Ярус, еще один, и еще… Блуждающие огни танцевали над железными скобами и в углах, у потолка и у пола, у закрытых ставен и у дверей. Запах сирени уводил бывшего рыцаря все выше и выше, пока не привел в покинутую, сплошь покрытую пылью комнату в одной из башен.

Кровать, четыре стула, надвое расколотая книжная полка. И шкаф, а у его подножия запах обрывается, и тянет уже не сиренью, а снегом и едва-едва растаявшим льдом.

Пришлось помучиться, чтобы с горем пополам сдвинуть хотя бы одну невыносимо тяжелую дверцу. Ни пушистые кошачьи лапы, ни когти не были для этого приспособлены, а внутри стояла тишина, такая глухая и такая равнодушная, что Габриэль усомнился — а прав ли он, а не пора ли уйти и поискать юного императора где-нибудь еще? Но затем старое сооружение все-таки поддалось, и на пыльный ковер посыпались голубоватые клочья инея.

Эдлен сидел внутри, и в его синих, неуловимо потемневших глазах не было ничего.

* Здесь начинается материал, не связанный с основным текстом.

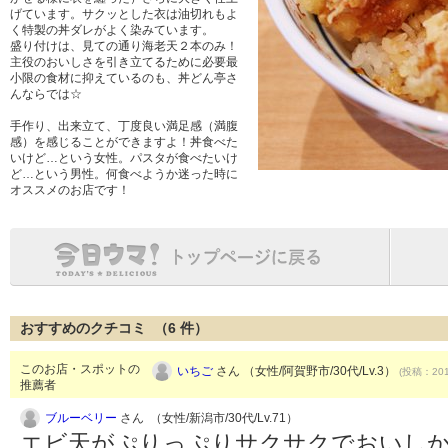
げています。サクッとした衣は油切れもよ
く特製の丼ダレがよく染みています。
盛り付けは、見ての通り海老天２本のみ！
主役のおいしさを引き立てるために必要最
小限の食材に抑えているのも、丼どん亭さ
んならでは☆
手作り、出来立て、丁度良い満足感（満腹
感）を感じることができますよ！丼食べた
いけど…という女性。パスタが食べたいけ
ど…という男性。何食べようか迷った時に
オススメのお店です！
おすすめのクチコミ （
6
件）
このお店・スポットの
いちご
さん （女性/阿賀野市/30代/Lv.3）
(投稿：201
推薦者
ブルーベリー
さん （女性/新潟市/30代/Lv.71）
エビ天がぷりっぷりサクサクでおいしか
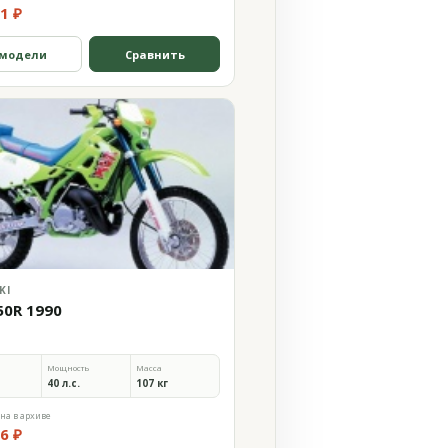
1 ₽
 модели
Сравнить
KI
50R 1990
Мощность
Масса
40 л.с.
107 кг
на в архиве
6 ₽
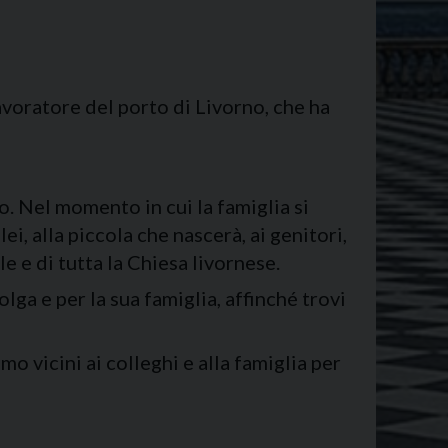
avoratore del porto di Livorno, che ha
o. Nel momento in cui la famiglia si
i, alla piccola che nascerà, ai genitori,
e e di tutta la Chiesa livornese.
lga e per la sua famiglia, affinché trovi
mo vicini ai colleghi e alla famiglia per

Абсолютно ничего — они были пусты и полностью лишены блеска, словно у мертвеца. Если бы не снег — белая шапка и забавные белые холмики — на его светлых волосах и на его плечах, если бы не кровь, до сих пор не застывшая, на его обмякшей левой руке, если бы не новые потеки на чертовом куске меди — бывший рыцарь заключил бы, что он погиб. А так…

— Мау! — требовательно заявил он. — Мау! Мрррях-ха-ау-ау!

Эдлен не пошевелился.

— Мау! — пожалуй, так Габриэль не вопил еще ни разу в жизни. — Маа-а-а-а-ау-у!

Движение. Качнулись выцветшие, почти белые пряди над выступающим, смутно похожим на драконий, гребнем шейных позвонков. Синие глаза все еще были застывшими и слепыми, но губы, искусанные и страшно побелевшие, тронула вымученная улыбка:

— А-а-а… вот ты где.

Бывший рыцарь кивнул. Коты, убедительно сказал он себе, людям не кивают — а значит, Его императорское Величество легко догадается, что дело нечисто.

— Мама сказала, что ты ушел, — едва различимо донес до Габриэля юноша. — И что тебе надоело передо мной унижаться.

Улыбка на его губах стала какой-то откровенно зловещей. Он помолчал, наблюдая за бывшим рыцарем, как наблюдают за ливнем или за вьюгой, и все так же тихо добавил:

— Но я знал, что она врет.

========== Глава двенадцатая, в которой Уильям приезжает в Хальвет ==========

Нори настигла его на полпути в Хальвет — скорее всего, помчалась по мостам в опустевших к зиме кронах, забавно шлепая подошвами великоватых для нее сапог. Отряд воинов на шлепанье даже не обернулся — видимо, сразу понял, кого нелегкая принесла, — а Уильям остановился и с немым вопросом поглядел на маленькую, невероятно похожую на ребенка, но отметившую свой четырехсотый день рождения девочку в теплом сером пальто.